5. Bennett’s players understand his message: be the best you can be, and do it for each other — not the people on the outside.

Quote: “You know, you can’t really pay attention to the expectations that other people have on you. The only expectations we need to worry about is what we have in our team — in our inner circle. And we know what those are, and we’re going to go out there and give it out all every night. You know, coach Bennett challenged us to be the best we can be as players individually, and then collectively that’ll take care of itself.” — Anthony Gill

Spin: Bennett said no matter how far this year’s team goes in the postseason, what’s important at bottom is to “max out” — to give a complete effort or, in hoops parlance, leave everything on the floor. Gill, whose presence in the paint will be especially important this year following the graduation of Akil Mitchell, is buying into his coach’s words.

6. No one on the roster is guaranteed minutes, and we could see a couple of freshmen crack Bennett’s rotation.


“The freshman class is fitting in great. You know, we’ve [come] a long way since the summer. Every day we’re learning, we’re getting better, and that’s just the main goal right now.” — B.J. Stith

“I think there’s an opportunity for a couple of them for sure, maybe more depending upon the situation, but it’s too early to say which ones. It’s a pretty competitive fight. And that doesn’t mean the older guys are just going to walk into spots. I remind them all the time — you got to earn everything you get. And that’s what made our team good last year, is guys really competed for opportunities and understood their roles.” —Tony Bennett

Spin: Bennett said he thinks this year’s team is as deep as last year’s team — a striking statement considering Virginia’s depth in 2013-14 and the departures of Harris, Mitchell and popular reserve guard Teven Jones this offseason. The Cavaliers welcome guards Stith and Marial Shayok, forward Isaiah Wilkins and center Jack Salt into the fray, and Hall will be in the lineup as well (Darius Thompson, a Tennessee transfer, will practice with the team while sitting out the year per NCAA eligibility rules). The newcomers’ ability to defend and move the ball to Bennett’s standards could help determine whether Virginia takes another step this year.
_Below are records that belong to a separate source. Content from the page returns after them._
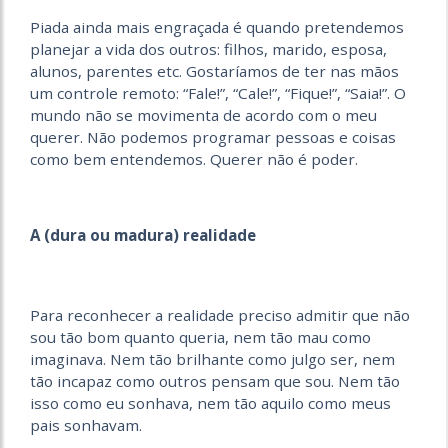
Piada ainda mais engraçada é quando pretendemos
planejar a vida dos outros: filhos, marido, esposa,
alunos, parentes etc. Gostaríamos de ter nas mãos
um controle remoto: “Fale!”, “Cale!”, “Fique!”, “Saia!”. O
mundo não se movimenta de acordo com o meu
querer. Não podemos programar pessoas e coisas
como bem entendemos. Querer não é poder.
A (dura ou madura) realidade
Para reconhecer a realidade preciso admitir que não
sou tão bom quanto queria, nem tão mau como
imaginava. Nem tão brilhante como julgo ser, nem
tão incapaz como outros pensam que sou. Nem tão
isso como eu sonhava, nem tão aquilo como meus
pais sonhavam.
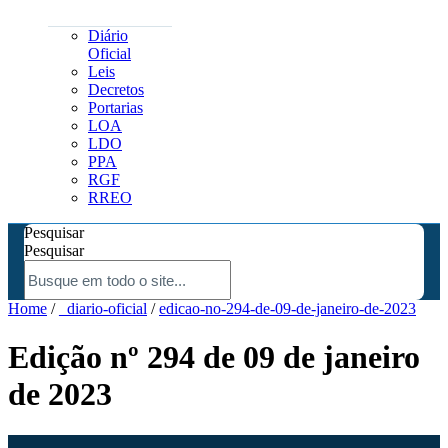
Diário
Oficial
Leis
Decretos
Portarias
LOA
LDO
PPA
RGF
RREO
Pesquisar
Pesquisar
Home
/
_diario-oficial
/
edicao-no-294-de-09-de-janeiro-de-2023
Edição nº 294 de 09 de janeiro
de 2023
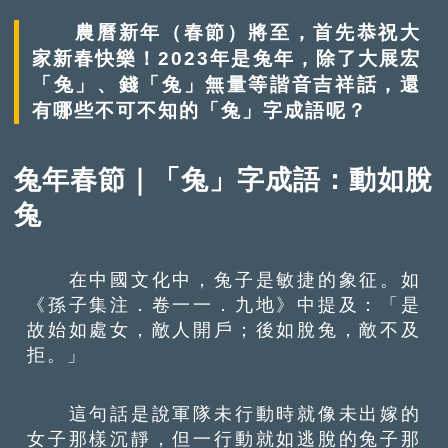
農曆新年（春節）將至，首先恭祝大
家新春快樂！2023年是兔年，除了大展宏
「兔」、錢「兔」無量等諧音吉祥話，還
有哪些不可不知的「兔」字成語呢？
兔年春節｜「兔」字成語：動如脫
兔
在中國文化中，兔子是敏捷的象征。如
《孫子集注．卷一一．九地》中提及：「是
故始如處女，敵人開戶；後如脫兔，敵不及
拒。」
這句話是說軍隊未行動時就像未出嫁的
女子那樣沉靜，但一行動就如逃脫的兔子那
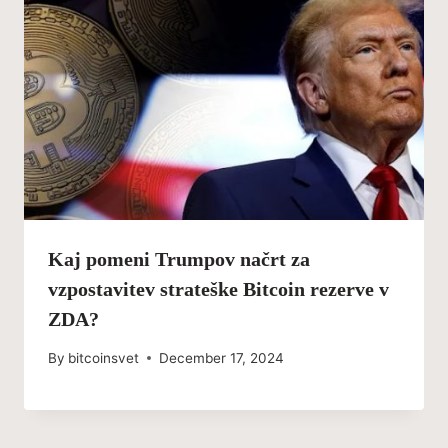
Kaj pomeni Trumpov načrt za
vzpostavitev strateške Bitcoin rezerve v
ZDA?
By
bitcoinsvet
December 17, 2024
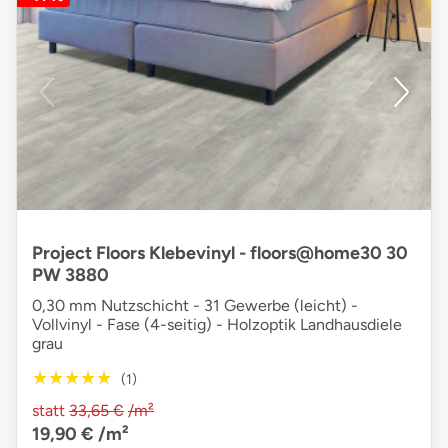
Project Floors Klebevinyl - floors@home30 30
PW 3880
0,30 mm Nutzschicht - 31 Gewerbe (leicht) -
Vollvinyl - Fase (4-seitig) - Holzoptik Landhausdiele
grau
★★★★★
★★★★★
(1)
statt
33,65 €
/m²
19,90 €
/m²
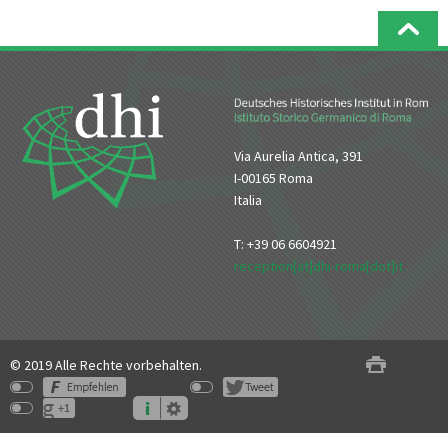
Via Aurelia Antica, 391
I-00165 Roma
Italia
T: +39 06 6604921
reception[at]dhi-roma[dot]it
© 2019 Alle Rechte vorbehalten.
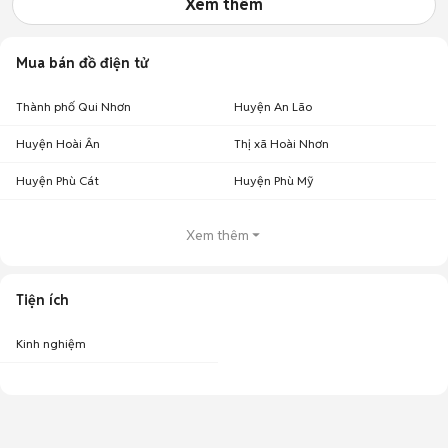
Xem thêm
Mua bán đồ điện tử
Thành phố Qui Nhơn
Huyện An Lão
Huyện Hoài Ân
Thị xã Hoài Nhơn
Huyện Phù Cát
Huyện Phù Mỹ
Xem thêm
Tiện ích
Kinh nghiệm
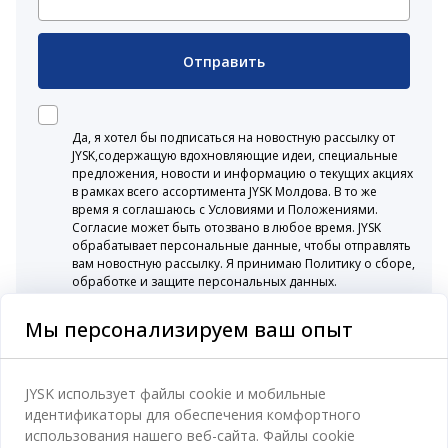
Отправить
Да, я хотел бы подписаться на новостную рассылку от
JYSK,содержащую вдохновляющие идеи, специальные
предложения, новости и информацию о текущих акциях
в рамках всего ассортимента JYSK Молдова. В то же
время я соглашаюсь с Условиями и Положениями.
Согласие может быть отозвано в любое время. JYSK
обрабатывает персональные данные, чтобы отправлять
вам новостную рассылку. Я принимаю Политику о сборе,
обработке и защите персональных данных.
Мы персонализируем ваш опыт
Категории
JYSK использует файлы cookie и мобильные
идентификаторы для обеспечения комфортного
Спальня
использования нашего веб-сайта. Файлы cookie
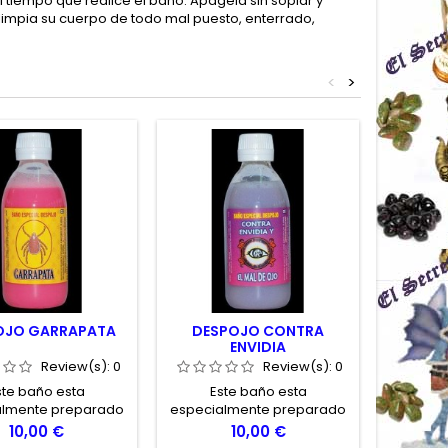
 tiempo que realice el baño. Apágela sin soplar y
o limpia su cuerpo de todo mal puesto, enterrado,
<
>
OJO GARRAPATA
DESPOJO CONTRA
DESP
ENVIDIA
Review(s):
0
Review(s):
0
ste baño esta
Este baño esta
Es
almente preparado
especialmente preparado
especia
orzar los rituales de
para limpiarle de la
para at
Price
Price
10,00 €
10,00 €
rre de pareja.
negatividad de personas
amada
7. Even if Virginia is suffocating on defense, Tony Bennett knows his team must score and tailored his “summer homework” to that end.

Quote: “He sent us all home saying, work on your offensive game. Like, spend so much time on your game that you can own all of your skills and you come back with your skills as if they’re a toolbox for you. And like in your toolbox you have your hammer, you have your screwdriver, you have everything that you need. And he wanted us to fine-tune our offense because he said the defense is going to come take care of itself and we were going to do more than enough preparing on the defensive end.” — Justin Anderson

Spin: Bennett’s teams always defend, but the Cavaliers understand they also must score efficiently in the stacked ACC, which now includes 2013 national champion Louisville, whom Virginia plays twice in 2014-15. Anderson said he worked on his shot and ball handling all summer, and Brogdon confirmed that the 2013-14 ACC Sixth Man of the Year is now an improved marksman. If Anderson and his teammates’ summer work translates to the court, Virginia’s opponents could be in for a nightmare.